* The problem
Find the line that contains "Image resolution: width=1414, height=1753."; then retype it and each line after it, exactly, through the final line of the data below.

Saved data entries

-.-.-

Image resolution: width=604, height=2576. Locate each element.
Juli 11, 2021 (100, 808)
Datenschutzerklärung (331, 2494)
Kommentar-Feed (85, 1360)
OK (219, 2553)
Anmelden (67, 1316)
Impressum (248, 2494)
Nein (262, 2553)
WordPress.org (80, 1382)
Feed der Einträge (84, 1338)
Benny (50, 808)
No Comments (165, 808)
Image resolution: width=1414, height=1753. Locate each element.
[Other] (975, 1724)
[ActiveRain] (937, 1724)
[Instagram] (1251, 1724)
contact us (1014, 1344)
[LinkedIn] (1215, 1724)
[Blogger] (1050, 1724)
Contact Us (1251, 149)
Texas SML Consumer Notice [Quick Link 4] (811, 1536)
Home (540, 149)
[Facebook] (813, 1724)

-.-.-

* Your solution
Image resolution: width=1414, height=1753. Locate each element.
[Other] (975, 1724)
[ActiveRain] (937, 1724)
[Instagram] (1251, 1724)
contact us (1014, 1344)
[LinkedIn] (1215, 1724)
[Blogger] (1050, 1724)
Contact Us (1251, 149)
Texas SML Consumer Notice [Quick Link 4] (811, 1536)
Home (540, 149)
[Facebook] (813, 1724)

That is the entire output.